What this task involves » One exact copy of the listing is needed. It should contain no pictures.

Listed entries »
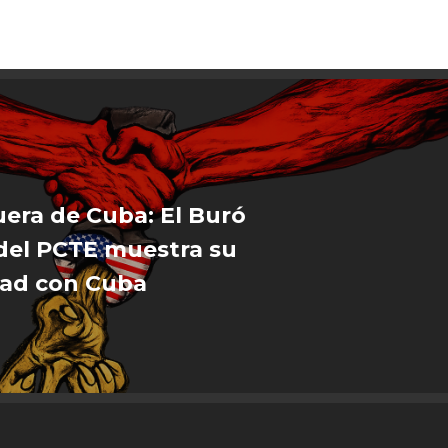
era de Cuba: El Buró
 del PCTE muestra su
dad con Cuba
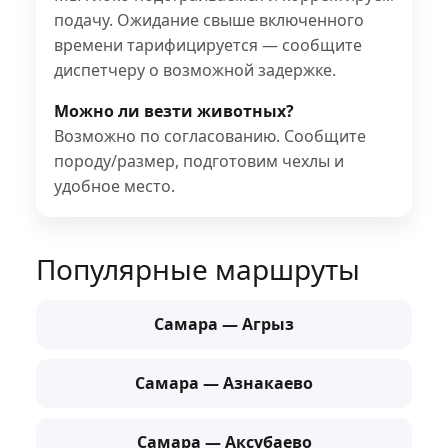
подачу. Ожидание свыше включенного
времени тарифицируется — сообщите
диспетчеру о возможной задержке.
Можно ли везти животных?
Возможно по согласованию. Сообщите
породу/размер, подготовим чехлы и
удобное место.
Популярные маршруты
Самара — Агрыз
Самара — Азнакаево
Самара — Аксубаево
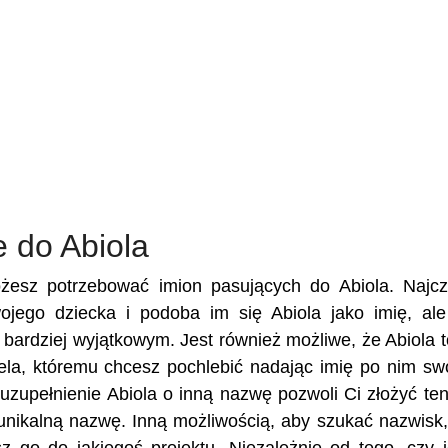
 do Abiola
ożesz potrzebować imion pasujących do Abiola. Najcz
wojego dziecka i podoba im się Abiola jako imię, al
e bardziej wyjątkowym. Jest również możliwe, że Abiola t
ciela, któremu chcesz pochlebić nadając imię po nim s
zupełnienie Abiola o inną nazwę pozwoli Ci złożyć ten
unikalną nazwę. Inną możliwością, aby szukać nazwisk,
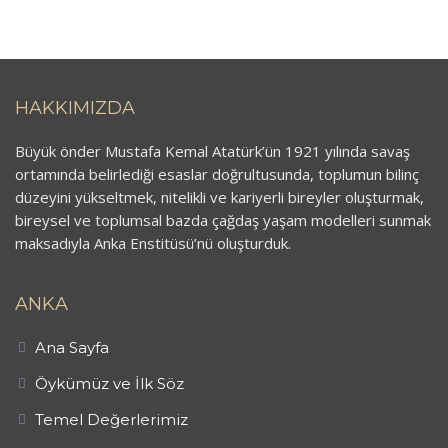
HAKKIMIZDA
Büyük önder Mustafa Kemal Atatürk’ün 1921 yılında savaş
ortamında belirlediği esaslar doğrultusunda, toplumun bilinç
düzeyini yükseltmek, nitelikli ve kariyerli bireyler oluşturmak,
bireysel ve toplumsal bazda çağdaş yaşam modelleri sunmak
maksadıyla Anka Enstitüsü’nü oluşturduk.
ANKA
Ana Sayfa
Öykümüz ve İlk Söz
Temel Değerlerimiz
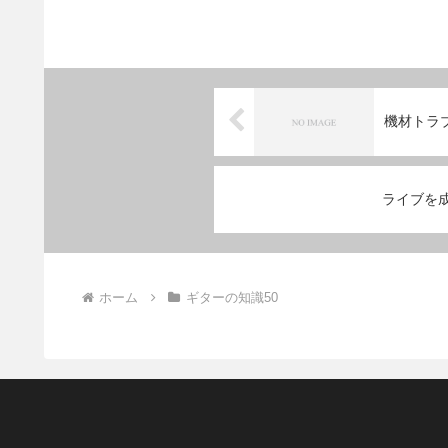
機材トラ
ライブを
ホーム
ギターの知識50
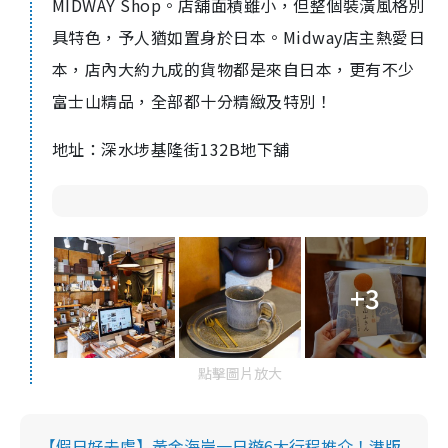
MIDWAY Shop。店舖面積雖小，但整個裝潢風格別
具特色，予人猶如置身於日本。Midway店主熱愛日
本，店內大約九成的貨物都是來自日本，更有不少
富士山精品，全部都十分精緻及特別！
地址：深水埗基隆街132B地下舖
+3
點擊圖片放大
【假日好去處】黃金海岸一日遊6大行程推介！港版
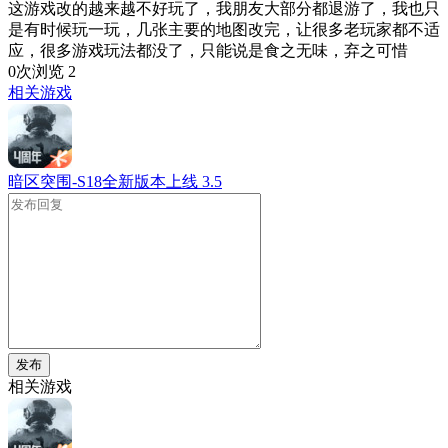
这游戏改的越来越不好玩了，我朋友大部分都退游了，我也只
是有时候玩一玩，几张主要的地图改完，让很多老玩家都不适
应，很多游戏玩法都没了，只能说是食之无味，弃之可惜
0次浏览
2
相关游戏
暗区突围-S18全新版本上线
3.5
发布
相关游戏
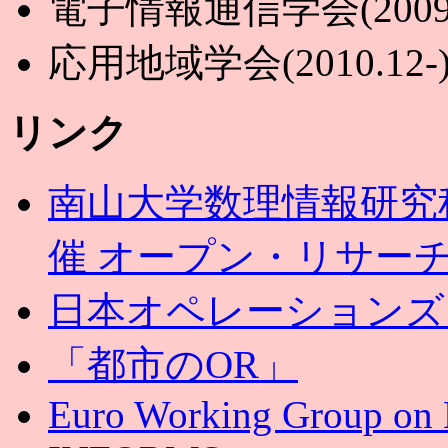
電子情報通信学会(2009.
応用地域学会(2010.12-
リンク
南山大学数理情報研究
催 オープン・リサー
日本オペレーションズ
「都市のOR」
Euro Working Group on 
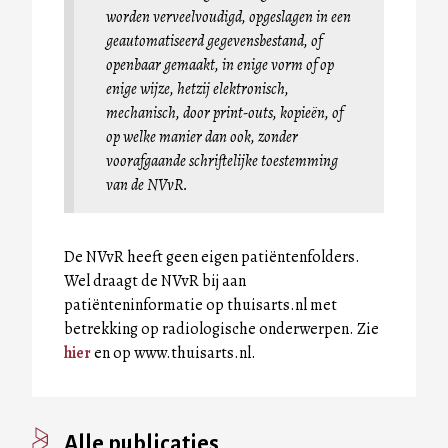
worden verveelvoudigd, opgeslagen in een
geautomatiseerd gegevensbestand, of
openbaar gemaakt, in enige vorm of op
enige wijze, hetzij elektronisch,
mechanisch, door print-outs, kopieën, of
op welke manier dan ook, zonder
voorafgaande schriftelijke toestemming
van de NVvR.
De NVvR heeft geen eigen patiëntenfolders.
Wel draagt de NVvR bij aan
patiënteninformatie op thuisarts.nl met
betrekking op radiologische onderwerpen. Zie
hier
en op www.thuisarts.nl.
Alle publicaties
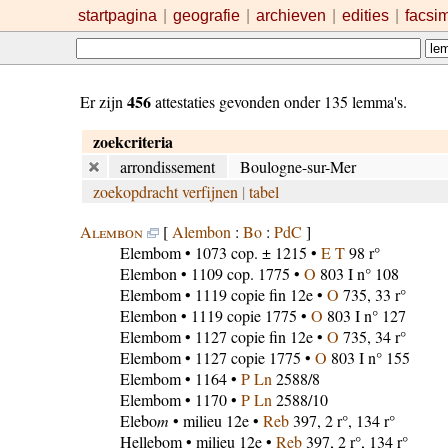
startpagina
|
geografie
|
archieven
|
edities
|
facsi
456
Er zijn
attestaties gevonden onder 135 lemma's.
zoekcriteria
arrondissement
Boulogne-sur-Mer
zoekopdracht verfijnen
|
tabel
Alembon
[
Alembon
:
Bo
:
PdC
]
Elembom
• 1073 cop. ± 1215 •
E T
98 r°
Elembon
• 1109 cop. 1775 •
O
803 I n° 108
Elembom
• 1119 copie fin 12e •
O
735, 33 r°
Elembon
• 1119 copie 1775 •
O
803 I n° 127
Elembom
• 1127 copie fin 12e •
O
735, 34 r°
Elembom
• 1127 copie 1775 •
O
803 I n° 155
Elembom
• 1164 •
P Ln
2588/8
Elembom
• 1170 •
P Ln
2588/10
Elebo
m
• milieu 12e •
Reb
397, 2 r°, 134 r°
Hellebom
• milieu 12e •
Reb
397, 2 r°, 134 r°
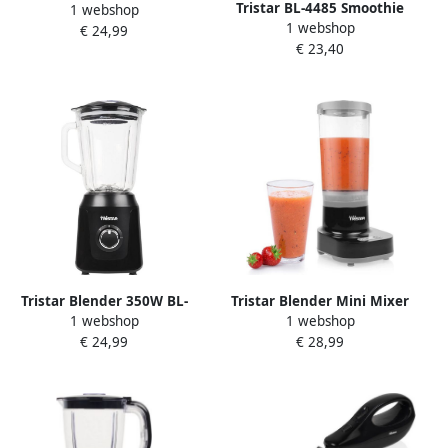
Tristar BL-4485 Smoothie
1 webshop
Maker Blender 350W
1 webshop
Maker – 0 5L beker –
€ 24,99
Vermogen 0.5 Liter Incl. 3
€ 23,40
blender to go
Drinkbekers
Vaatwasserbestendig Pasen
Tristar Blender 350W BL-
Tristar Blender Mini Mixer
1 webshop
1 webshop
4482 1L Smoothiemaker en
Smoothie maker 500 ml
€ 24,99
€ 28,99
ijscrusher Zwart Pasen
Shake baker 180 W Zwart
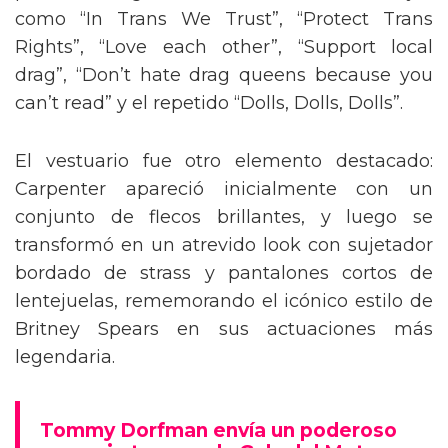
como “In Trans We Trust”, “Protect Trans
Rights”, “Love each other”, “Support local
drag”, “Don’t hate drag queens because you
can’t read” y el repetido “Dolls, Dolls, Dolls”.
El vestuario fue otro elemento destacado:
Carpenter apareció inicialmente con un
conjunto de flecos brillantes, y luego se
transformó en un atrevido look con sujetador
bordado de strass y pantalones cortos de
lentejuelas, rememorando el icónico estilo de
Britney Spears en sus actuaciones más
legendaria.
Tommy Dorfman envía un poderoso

Output for this exercise »
era de Cuba: El Buró
 del PCTE muestra su
dad con Cuba
подачу. Ожидание свыше включенного
времени тарифицируется — сообщите
диспетчеру о возможной задержке.
Можно ли везти животных?
Возможно по согласованию. Сообщите
породу/размер, подготовим чехлы и
удобное место.
Популярные маршруты
Самара — Агрыз
Самара — Азнакаево
Самара — Аксубаево
 do Abiola
ożesz potrzebować imion pasujących do Abiola. Najcz
wojego dziecka i podoba im się Abiola jako imię, al
e bardziej wyjątkowym. Jest również możliwe, że Abiola t
ciela, któremu chcesz pochlebić nadając imię po nim s
zupełnienie Abiola o inną nazwę pozwoli Ci złożyć ten
unikalną nazwę. Inną możliwością, aby szukać nazwisk,
HAKKIMIZDA
Büyük önder Mustafa Kemal Atatürk’ün 1921 yılında savaş
ortamında belirlediği esaslar doğrultusunda, toplumun bilinç
düzeyini yükseltmek, nitelikli ve kariyerli bireyler oluşturmak,
bireysel ve toplumsal bazda çağdaş yaşam modelleri sunmak
maksadıyla Anka Enstitüsü’nü oluşturduk.
ANKA
Ana Sayfa
Öykümüz ve İlk Söz
Temel Değerlerimiz
機材トラ
ライブを
ホーム
ギターの知識50
MIDWAY Shop。店舖面積雖小，但整個裝潢風格別
具特色，予人猶如置身於日本。Midway店主熱愛日
本，店內大約九成的貨物都是來自日本，更有不少
富士山精品，全部都十分精緻及特別！
地址：深水埗基隆街132B地下舖
+3
點擊圖片放大
【假日好去處】黃金海岸一日遊6大行程推介！港版
这游戏改的越来越不好玩了，我朋友大部分都退游了，我也只
是有时候玩一玩，几张主要的地图改完，让很多老玩家都不适
应，很多游戏玩法都没了，只能说是食之无味，弃之可惜
0次浏览
2
相关游戏
暗区突围-S18全新版本上线
3.5
发布
相关游戏
電子情報通信学会(2009.
応用地域学会(2010.12-
リンク
南山大学数理情報研究
催 オープン・リサー
日本オペレーションズ
「都市のOR」
Euro Working Group on 
worden verveelvoudigd, opgeslagen in een
geautomatiseerd gegevensbestand, of
openbaar gemaakt, in enige vorm of op
enige wijze, hetzij elektronisch,
mechanisch, door print-outs, kopieën, of
op welke manier dan ook, zonder
voorafgaande schriftelijke toestemming
van de NVvR.
De NVvR heeft geen eigen patiëntenfolders.
Wel draagt de NVvR bij aan
patiënteninformatie op thuisarts.nl met
betrekking op radiologische onderwerpen. Zie
hier
en op www.thuisarts.nl.
Alle publicaties
startpagina
|
geografie
|
archieven
|
edities
|
facsi
456
Er zijn
attestaties gevonden onder 135 lemma's.
zoekcriteria
arrondissement
Boulogne-sur-Mer
zoekopdracht verfijnen
|
tabel
Alembon
[
Alembon
:
Bo
:
PdC
]
Elembom
• 1073 cop. ± 1215 •
E T
98 r°
Elembon
• 1109 cop. 1775 •
O
803 I n° 108
Elembom
• 1119 copie fin 12e •
O
735, 33 r°
Elembon
• 1119 copie 1775 •
O
803 I n° 127
Elembom
• 1127 copie fin 12e •
O
735, 34 r°
Elembom
• 1127 copie 1775 •
O
803 I n° 155
Elembom
• 1164 •
P Ln
2588/8
Elembom
• 1170 •
P Ln
2588/10
Elebo
m
• milieu 12e •
Reb
397, 2 r°, 134 r°
Hellebom
• milieu 12e •
Reb
397, 2 r°, 134 r°
Tristar BL-4485 Smoothie
1 webshop
Maker Blender 350W
1 webshop
Maker – 0 5L beker –
€ 24,99
Vermogen 0.5 Liter Incl. 3
€ 23,40
blender to go
Drinkbekers
Vaatwasserbestendig Pasen
Tristar Blender 350W BL-
Tristar Blender Mini Mixer
1 webshop
1 webshop
4482 1L Smoothiemaker en
Smoothie maker 500 ml
€ 24,99
€ 28,99
ijscrusher Zwart Pasen
Shake baker 180 W Zwart
como “In Trans We Trust”, “Protect Trans
Rights”, “Love each other”, “Support local
drag”, “Don’t hate drag queens because you
can’t read” y el repetido “Dolls, Dolls, Dolls”.
El vestuario fue otro elemento destacado:
Carpenter apareció inicialmente con un
conjunto de flecos brillantes, y luego se
transformó en un atrevido look con sujetador
bordado de strass y pantalones cortos de
lentejuelas, rememorando el icónico estilo de
Britney Spears en sus actuaciones más
legendaria.
Tommy Dorfman envía un poderoso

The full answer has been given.